この絵は高い山の頂きに作られた巣の中に2匹の鷹の子が書かれている。1匹は翼が育ち巣から飛び立とうとするのだが、もう1匹がまだ発達が遅いために彼にしがみつくので、彼に足を引っ張られて巣から出られない。

従って1匹が飛び立とうと浮き上がってももう1匹がその足を引っ張る重みで、飛び立とうとした鷹はまた巣の中へ落ちるという算段。

寓意

例のごとくこの寓意はどうにでも取れる。
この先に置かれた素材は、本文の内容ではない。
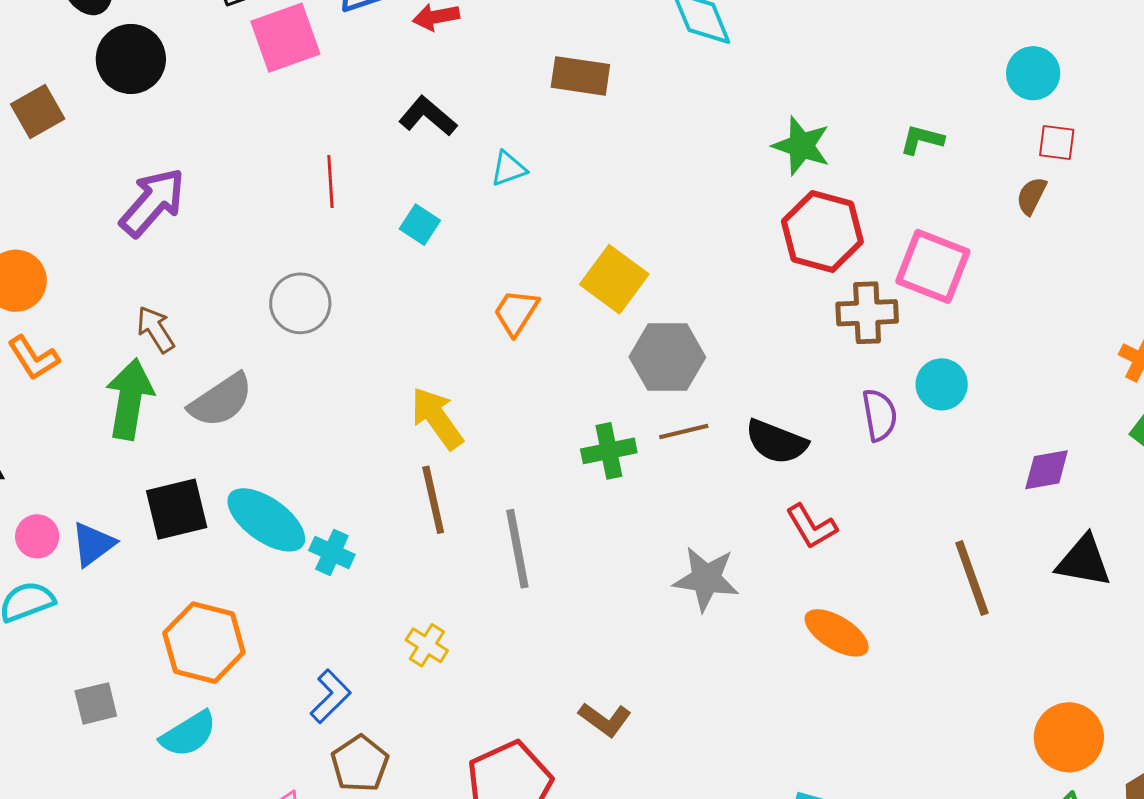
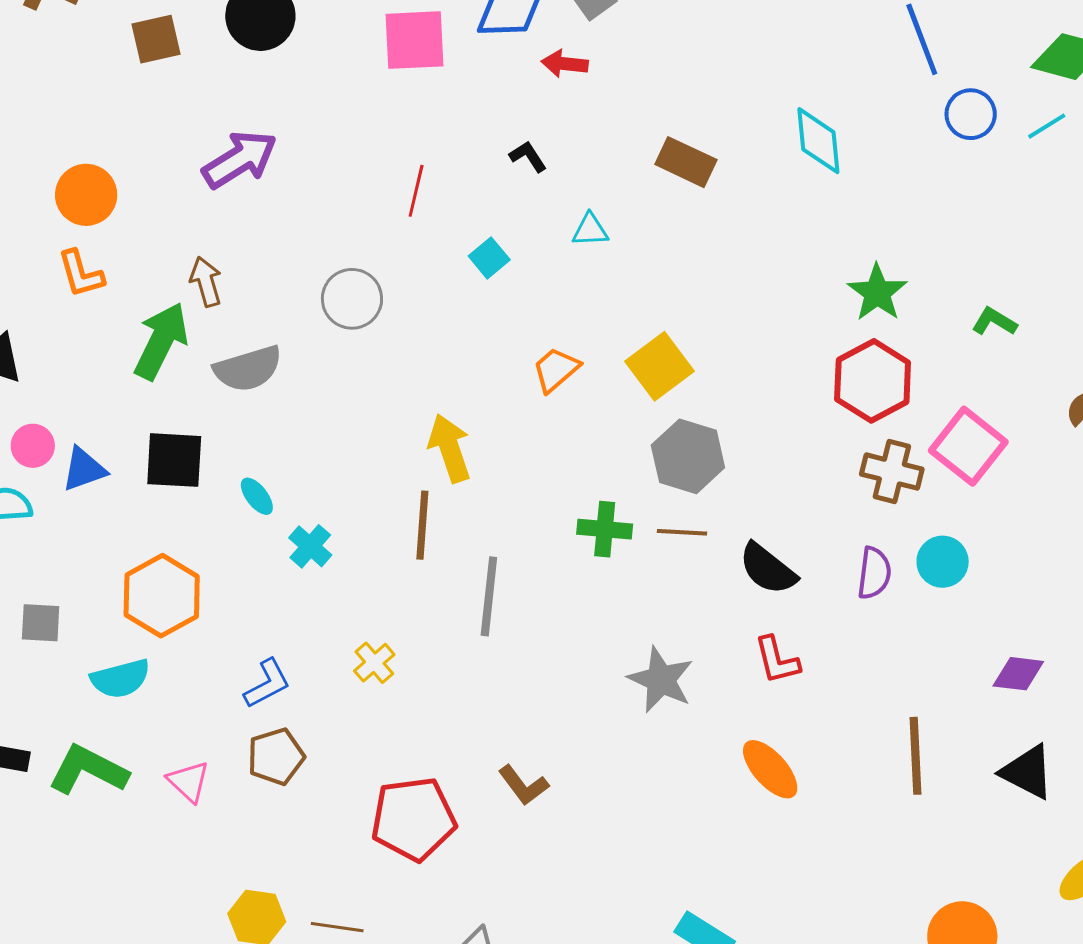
black L-shape: (428, 116) -> (528, 156), size x0.7
cyan ellipse: (266, 520) -> (257, 496), size x0.5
鷹はゼウスの鳥だし聖なる象徴でもあるから、精神の王冠を意味する理性を表すのかもしれない。鷹は高いところに住む、群れない、翼をバタバタせわしなく動かして飛ばない、高いところをゆったりと風に乗って飛ぶ。

頭を天に向かってキっと上げた様はしばしば天才に喩えられてきた。天才は群衆を超越し遠ざかり、誇り高く彼らとは群れ交わらないからだ。ブレイクの『地獄の箴言』の引用だが「君がもし鷹を見ている時、君は天才の一部分を見ているのだ」。

解釈

2匹の鷹の子の一方は翼が十分に発達しているのに、もう一方がまだ飛べず足を引っ張るという図は、高く飛び上がろうとする精神を肉体の軛が下方へと締め付けるのを思わせる。精神は非物質的で天にも登ることができても、肉体は様々な感覚や生理的な欲求が地上に固く結びついている。

そのため肉体が精神を引っ張ると精神は高く飛翔できず、下へ向かって落っこちる;こんなところが私ができる解釈のMAXだろう(笑)。

まとめ

じゃあ何でどっちも鷹で表されてるの?という疑問が生ずる。もしいま精神の翼を圧迫している肉体の鷹が、発達して力強くなれば精神と共に天へ向かって飛ぶのだろうか。いや肉体は肉体だから地上から離れることはできない。

順を追って考えてみよう;もし2匹が2匹とも育ってどちらも飛べるようになるならば、先に飛べるようになった精神を表す鷹は、もはやもう1匹に邪魔されずに自由に空を飛べる。好きなところへ食べ物を探しに行き好きな時に巣へ戻って休んだりまた出て行ったり。

さて飛べるようになった肉体の鷹は、同じく精神の鷹同様に空を飛ぶし、同じように生活する。つまり肉体が精神性を帯びて、重力の重みに打ち克つ。それは空の鳥と同じ性質を有して、空気の中に住まう。肉体はスピリットと同化し、固体を脱して海中の魚にようになったのである。以上、ムチャクチャな説明を終わる。